The wide-ranging survey of British attitudes to international affairs -- the first since the conflict between Lebanon and Israel started -- shows that a large majority of voters think Blair has made the special relationship too special.
Just 30 percent think the prime minister has got the relationship about right, against 63 percent saying he has tied Britain too closely to the US.
Conducted in the wake of the accidental broadcast of the prime minister's conversation with President Bush at the G8 summit, the poll finds opposition to this central element of the prime minister's foreign policy among supporters of all the main parties.
Even a majority of Labour supporters -- traditionally more supportive of Blair's foreign policy position -- think he has misjudged the relationship, with 54 percent saying Britain is too close to the US. Conservative voters -- 68 percent -- and supporters of the Liberal Democrats -- 83 percent -- are even more critical.
And voters are strongly critical of the scale of Israel's military operations in Lebanon, with 61 percent believing the country has overreacted to the threats it faces.

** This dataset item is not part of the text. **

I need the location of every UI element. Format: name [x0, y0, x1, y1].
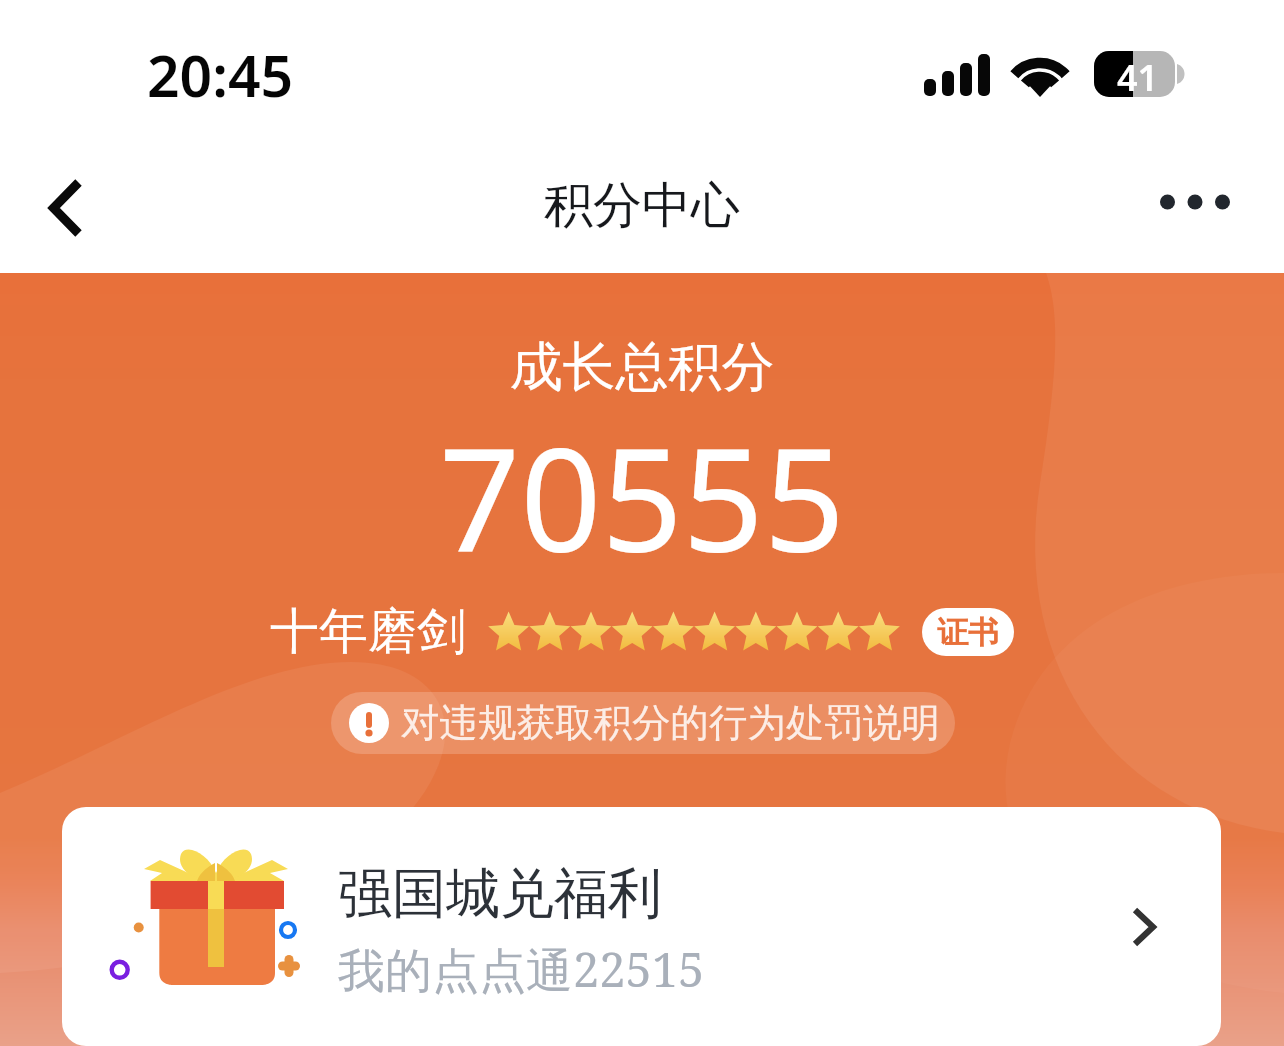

As pressure grows for a change of strategy, the poll finds that only 22 percent of voters believe Israel has reacted proportionately to the kidnapping of soldiers and other attacks from militant groups in southern Lebanon. Israel has repeatedly sought to assure the world that its actions are a legitimate response to threats to its own territory, including missile attacks on the north of the country.
The finding follows more than a week in which Blair has come under fire for echoing US caution about the practicality of an immediate ceasefire in the Middle East and for allying himself too closely to Israel.
At a press conference in London yesterday Blair defended his position and expressed sympathy for the plight of the Lebanese.
"What is occurring in Lebanon at the present time is a catastrophe. Anybody with any sense of humanity wants what is happening to stop and stop now," Blair said.
He added: "But if it is to stop, it must stop on both sides."
This did not amount to switch in policy but a change in emphasis, in part to answer critics who accuse him of being indifferent to the plight of the Lebanese.
A British official said: "He wants to make it clear he has the same feelings as everyone else but the job of government is to find an answer. The proof of the pudding is if we are able to find a way through."
Unlike other international leaders, Blair has refused to describe the Israeli attacks on Lebanon as disproportionate. But the official said there was a difference between what Blair said in public and what Blair and other members of the government said to the Israelis in private.
Public unease about Israel's approach is reflected in public attitudes to the Iraq war, with support for the overthrow of Saddam Hussein falling to a record low since military action began in March 2003.
Although a solid core of Labour supporters -- 48 percent -- still think the war was justified, overall only 36 percent of voters agree, a seven-point drop since the Guardian last asked the question in October 2004.
Older voters, conservatives and liberal democrats and people living in the south of England are particularly critical, suggesting the anti-war movement has a base of support well beyond student groups and the left.
Support for the war reached 63 percent in April 2003.